» What to produce
Count, please, the lines in the listing below that contain "week", and reply with the count only.

» Entries provided
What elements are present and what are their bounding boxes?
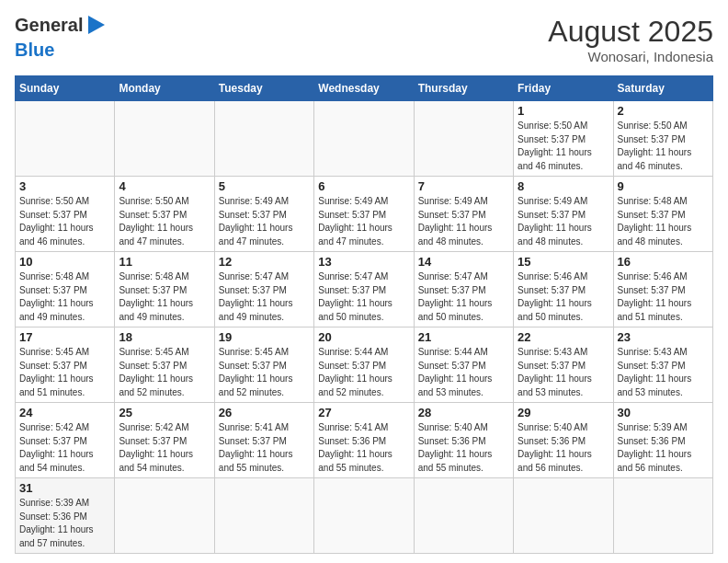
day-info: Sunrise: 5:41 AM Sunset: 5:36 PM Dayligh… [318, 421, 409, 475]
day-info: Sunrise: 5:47 AM Sunset: 5:37 PM Dayligh… [418, 270, 509, 324]
day-number: 2 [618, 104, 709, 118]
day-info: Sunrise: 5:50 AM Sunset: 5:37 PM Dayligh… [518, 120, 609, 173]
calendar-week-row: 31Sunrise: 5:39 AM Sunset: 5:36 PM Dayli… [16, 478, 713, 554]
calendar-cell: 11Sunrise: 5:48 AM Sunset: 5:37 PM Dayli… [115, 252, 214, 327]
day-header-friday: Friday [514, 76, 613, 101]
day-header-monday: Monday [115, 76, 214, 101]
calendar-cell [214, 101, 313, 177]
day-info: Sunrise: 5:47 AM Sunset: 5:37 PM Dayligh… [318, 270, 409, 324]
day-info: Sunrise: 5:50 AM Sunset: 5:37 PM Dayligh… [618, 120, 709, 173]
day-info: Sunrise: 5:46 AM Sunset: 5:37 PM Dayligh… [518, 270, 609, 324]
day-number: 7 [418, 179, 509, 193]
calendar-cell: 22Sunrise: 5:43 AM Sunset: 5:37 PM Dayli… [514, 327, 613, 403]
calendar-cell [16, 101, 115, 177]
day-info: Sunrise: 5:45 AM Sunset: 5:37 PM Dayligh… [219, 346, 310, 399]
day-number: 31 [19, 481, 110, 495]
calendar-header-row: SundayMondayTuesdayWednesdayThursdayFrid… [16, 76, 713, 101]
day-number: 20 [318, 330, 409, 344]
day-number: 27 [318, 406, 409, 419]
calendar-week-row: 17Sunrise: 5:45 AM Sunset: 5:37 PM Dayli… [16, 327, 713, 403]
day-info: Sunrise: 5:40 AM Sunset: 5:36 PM Dayligh… [418, 421, 509, 475]
calendar-cell [414, 478, 513, 554]
location: Wonosari, Indonesia [548, 49, 713, 64]
calendar-cell [115, 101, 214, 177]
calendar-week-row: 1Sunrise: 5:50 AM Sunset: 5:37 PM Daylig… [16, 101, 713, 177]
calendar-cell: 3Sunrise: 5:50 AM Sunset: 5:37 PM Daylig… [16, 177, 115, 252]
day-info: Sunrise: 5:44 AM Sunset: 5:37 PM Dayligh… [318, 346, 409, 399]
calendar-cell: 21Sunrise: 5:44 AM Sunset: 5:37 PM Dayli… [414, 327, 513, 403]
day-info: Sunrise: 5:48 AM Sunset: 5:37 PM Dayligh… [19, 270, 110, 324]
day-number: 18 [119, 330, 210, 344]
day-number: 5 [219, 179, 310, 193]
calendar-cell: 8Sunrise: 5:49 AM Sunset: 5:37 PM Daylig… [514, 177, 613, 252]
calendar-cell: 16Sunrise: 5:46 AM Sunset: 5:37 PM Dayli… [613, 252, 712, 327]
calendar-cell: 15Sunrise: 5:46 AM Sunset: 5:37 PM Dayli… [514, 252, 613, 327]
calendar-cell [613, 478, 712, 554]
calendar-cell: 18Sunrise: 5:45 AM Sunset: 5:37 PM Dayli… [115, 327, 214, 403]
day-info: Sunrise: 5:42 AM Sunset: 5:37 PM Dayligh… [19, 421, 110, 475]
day-number: 26 [219, 406, 310, 419]
calendar-cell: 7Sunrise: 5:49 AM Sunset: 5:37 PM Daylig… [414, 177, 513, 252]
page-header: General Blue August 2025 Wonosari, Indon… [15, 15, 713, 64]
day-number: 4 [119, 179, 210, 193]
calendar-cell: 19Sunrise: 5:45 AM Sunset: 5:37 PM Dayli… [214, 327, 313, 403]
calendar-table: SundayMondayTuesdayWednesdayThursdayFrid… [15, 75, 713, 554]
day-number: 1 [518, 104, 609, 118]
day-info: Sunrise: 5:44 AM Sunset: 5:37 PM Dayligh… [418, 346, 509, 399]
calendar-cell: 17Sunrise: 5:45 AM Sunset: 5:37 PM Dayli… [16, 327, 115, 403]
day-info: Sunrise: 5:40 AM Sunset: 5:36 PM Dayligh… [518, 421, 609, 475]
day-number: 22 [518, 330, 609, 344]
day-info: Sunrise: 5:48 AM Sunset: 5:37 PM Dayligh… [119, 270, 210, 324]
calendar-cell: 4Sunrise: 5:50 AM Sunset: 5:37 PM Daylig… [115, 177, 214, 252]
day-number: 21 [418, 330, 509, 344]
logo-general-text: General [15, 15, 83, 36]
day-number: 11 [119, 255, 210, 269]
calendar-cell: 30Sunrise: 5:39 AM Sunset: 5:36 PM Dayli… [613, 403, 712, 478]
day-info: Sunrise: 5:48 AM Sunset: 5:37 PM Dayligh… [618, 195, 709, 248]
calendar-cell: 6Sunrise: 5:49 AM Sunset: 5:37 PM Daylig… [314, 177, 414, 252]
calendar-cell: 26Sunrise: 5:41 AM Sunset: 5:37 PM Dayli… [214, 403, 313, 478]
day-info: Sunrise: 5:45 AM Sunset: 5:37 PM Dayligh… [19, 346, 110, 399]
day-info: Sunrise: 5:45 AM Sunset: 5:37 PM Dayligh… [119, 346, 210, 399]
day-number: 23 [618, 330, 709, 344]
day-header-wednesday: Wednesday [314, 76, 414, 101]
calendar-cell [314, 101, 414, 177]
calendar-cell: 31Sunrise: 5:39 AM Sunset: 5:36 PM Dayli… [16, 478, 115, 554]
calendar-cell: 9Sunrise: 5:48 AM Sunset: 5:37 PM Daylig… [613, 177, 712, 252]
day-info: Sunrise: 5:49 AM Sunset: 5:37 PM Dayligh… [219, 195, 310, 248]
calendar-cell: 23Sunrise: 5:43 AM Sunset: 5:37 PM Dayli… [613, 327, 712, 403]
logo: General Blue [15, 15, 105, 61]
day-header-sunday: Sunday [16, 76, 115, 101]
day-info: Sunrise: 5:50 AM Sunset: 5:37 PM Dayligh… [19, 195, 110, 248]
calendar-cell: 13Sunrise: 5:47 AM Sunset: 5:37 PM Dayli… [314, 252, 414, 327]
day-number: 3 [19, 179, 110, 193]
day-number: 25 [119, 406, 210, 419]
calendar-week-row: 3Sunrise: 5:50 AM Sunset: 5:37 PM Daylig… [16, 177, 713, 252]
day-info: Sunrise: 5:43 AM Sunset: 5:37 PM Dayligh… [618, 346, 709, 399]
day-number: 24 [19, 406, 110, 419]
day-info: Sunrise: 5:47 AM Sunset: 5:37 PM Dayligh… [219, 270, 310, 324]
day-number: 16 [618, 255, 709, 269]
day-number: 6 [318, 179, 409, 193]
calendar-cell: 24Sunrise: 5:42 AM Sunset: 5:37 PM Dayli… [16, 403, 115, 478]
day-info: Sunrise: 5:39 AM Sunset: 5:36 PM Dayligh… [19, 497, 110, 550]
day-number: 10 [19, 255, 110, 269]
calendar-cell [314, 478, 414, 554]
day-info: Sunrise: 5:46 AM Sunset: 5:37 PM Dayligh… [618, 270, 709, 324]
day-number: 28 [418, 406, 509, 419]
calendar-cell: 14Sunrise: 5:47 AM Sunset: 5:37 PM Dayli… [414, 252, 513, 327]
calendar-cell: 12Sunrise: 5:47 AM Sunset: 5:37 PM Dayli… [214, 252, 313, 327]
day-number: 17 [19, 330, 110, 344]
calendar-cell: 25Sunrise: 5:42 AM Sunset: 5:37 PM Dayli… [115, 403, 214, 478]
calendar-cell: 28Sunrise: 5:40 AM Sunset: 5:36 PM Dayli… [414, 403, 513, 478]
day-info: Sunrise: 5:49 AM Sunset: 5:37 PM Dayligh… [318, 195, 409, 248]
calendar-cell: 5Sunrise: 5:49 AM Sunset: 5:37 PM Daylig… [214, 177, 313, 252]
day-header-thursday: Thursday [414, 76, 513, 101]
day-info: Sunrise: 5:42 AM Sunset: 5:37 PM Dayligh… [119, 421, 210, 475]
title-block: August 2025 Wonosari, Indonesia [548, 15, 713, 64]
calendar-cell: 2Sunrise: 5:50 AM Sunset: 5:37 PM Daylig… [613, 101, 712, 177]
calendar-cell: 20Sunrise: 5:44 AM Sunset: 5:37 PM Dayli… [314, 327, 414, 403]
day-number: 30 [618, 406, 709, 419]
calendar-cell: 27Sunrise: 5:41 AM Sunset: 5:36 PM Dayli… [314, 403, 414, 478]
day-info: Sunrise: 5:43 AM Sunset: 5:37 PM Dayligh… [518, 346, 609, 399]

» Answer section
4